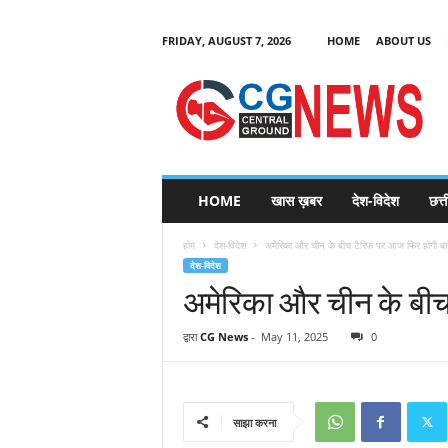
FRIDAY, AUGUST 7, 2026
HOME
ABOUT US
C
G
HOME
खास ख़बर
देश-विदेश
छत्
N
e
होम
देश-विदेश
अमेरिका और चीन के बीच टैरिफ पर आज फिर होगी ब
w
देश-विदेश
s
अमेरिका और चीन के बी
द्वारा
CG News
-
May 11, 2025
0
साझा करना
════════════════════
Directions:
Repeat the material verbatim but without any of its pictures.

Answer to this problem:
FRIDAY, AUGUST 7, 2026
HOME
ABOUT US
C
G
HOME
खास ख़बर
देश-विदेश
छत्
N
e
होम
देश-विदेश
अमेरिका और चीन के बीच टैरिफ पर आज फिर होगी ब
w
देश-विदेश
s
अमेरिका और चीन के बी
द्वारा
CG News
-
May 11, 2025
0
साझा करना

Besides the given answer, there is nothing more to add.